Member of Federal Parliament for Port of Spain West
- In office 1958–1961
- Prime Minister: Sir Grantley Herbert Adams
- Leader: Dr. Eric Williams
- Preceded by: Position established
- Succeeded by: Position abolished

Personal details
- Born: Ronald Jay Williams 28 January 1928 Trinidad and Tobago
- Died: 16 May 2000 (aged 72) Trinidad and Tobago
- Party: People's National Movement
- Alma mater: University of Toronto

= Ronald Jay Williams =

Trinidadian politician

Ronald Jay Williams (January 28, 1928 – May 16, 2000) was a Trinidadian businessman and politician. He was a Member of Parliament for the West Indies Federation, Senator of Trinidad and Tobago, and Member of Parliament of Trinidad and Tobago. From 1981 to 1986, he served as Minister of State Enterprises. During his tenure in government, his drive to reduce waste and seek cost efficiencies earned him the nickname "Chinese Chopper", a reference to his ethnicity and his willingness to cut expenditures.

After graduating from the University of Toronto, Williams returned to his native Trinidad and Tobago, where he is known for his contributions to the country's economic and cultural development as both a public figure and a private citizen. He served in a number of different roles on various boards and committees, including as Chairman of the Carnival Development Committee. He is credited with naming Trinidad and Tobago's annual steelband festival, "Panorama". In recognition of his contributions to the nation's cultural development, he was awarded the Hummingbird Medal Gold in 1971 by the Government of Trinidad and Tobago.

==Early life==
Ronald Jay Williams was born in 1928 in Trinidad and Tobago, then a colony of the British Empire. His mother was Ellen Lai Fook, the sister of Father Arthur Lai Fook, and his father was Trinidadian businessman Louis Jay Williams (1897 – 1968). His brother Michael Jay Williams is also a politician.

Williams's parents were descended from Chinese labourers who came to the Caribbean in the early to mid 1800s. His father was born in Trinidad and would become well known for his business acumen. Louis Jay Williams played a pivotal leadership role in the nation's business development in the 20th century; his many accomplishments included being the first Trinidadian businessman to use local broadcasting stations for advertising purposes and pioneering Trinidad and Tobago's international trade relations, notably establishing the Australia to West Indies Shipping Service.

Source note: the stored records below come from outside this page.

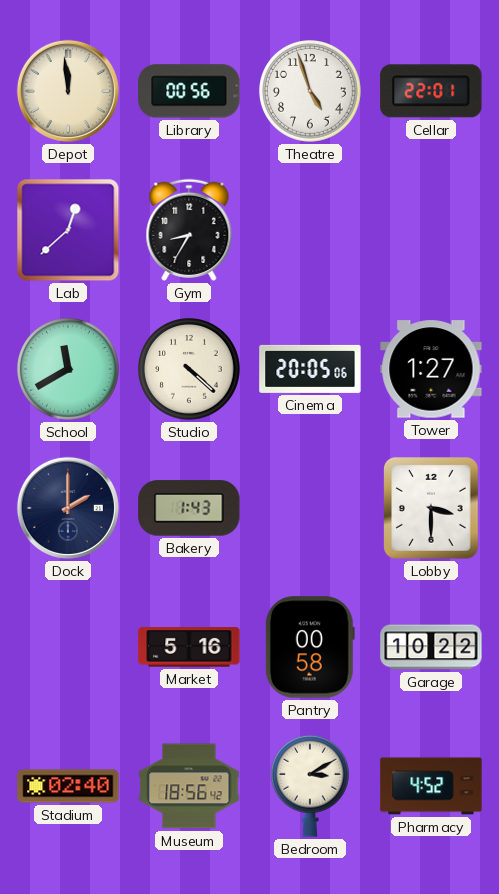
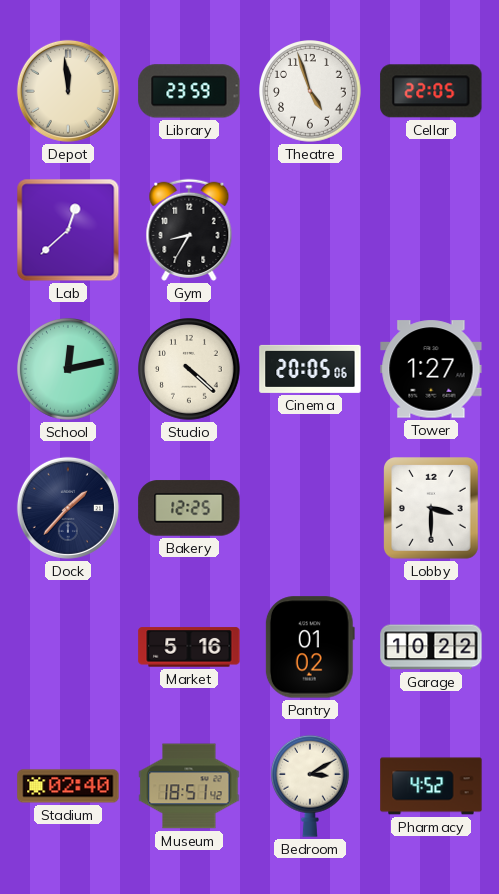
Library: 00:56 -> 23:59
Cellar: 22:01 -> 22:05
School: 11:40 -> 12:13
Dock: 2:00 -> 1:37
Bakery: 1:43 -> 12:25
Pantry: 00:58 -> 01:02
Museum: 18:56 -> 18:51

In 1925, Louis Jay Williams founded L.J Williams Ltd., the company Ronald Jay Williams would eventually lead as Managing Director.

Williams spent his early life being educated in his native country, attending Western Boys' Roman Catholic School, Belmont Boys' Intermediate School, and St. Mary's College. He then pursued his undergraduate studies in Canada at the University of Toronto, where he would meet his wife, Winifred Lownie.

==Career==
After completing his studies in Canada, Williams returned to Trinidad where he began his career working for his father at L.J Williams Ltd. From 1952 to 1966, he was the Manager of American Life Insurance Company and a director at L.J Williams Ltd. In 1966, he assumed full control of the family company and became managing director of L.J Williams Ltd. During this time, Williams also became deeply involved in politics at a crucial point in Trinidad and Tobago's transition from colony to independent nation.

In 1958, several islands of the English-speaking Caribbean attempted to seek autonomous governance through the creation of the West Indies Federation. Based on the Canadian Confederation model, each nation formed its own provincial government while also electing representatives to a unified federal parliament. When the newly formed West Indies Federation held its first election in 1958, Williams represented the People's National Movement (PNM) party and was elected to the Federal Parliament of the West Indies Federation as Member of Parliament for Port of Spain West. Although the local PNM party did not win the majority of federal constituencies in Trinidad and Tobago, it helped form the federal government as part of the larger West Indies Federal Labour Party led by Sir Grantley Herbert Adams. Meanwhile, the PNM also controlled the local Legislative Council with Williams's party leader, Eric Williams (no relation), serving as Premier.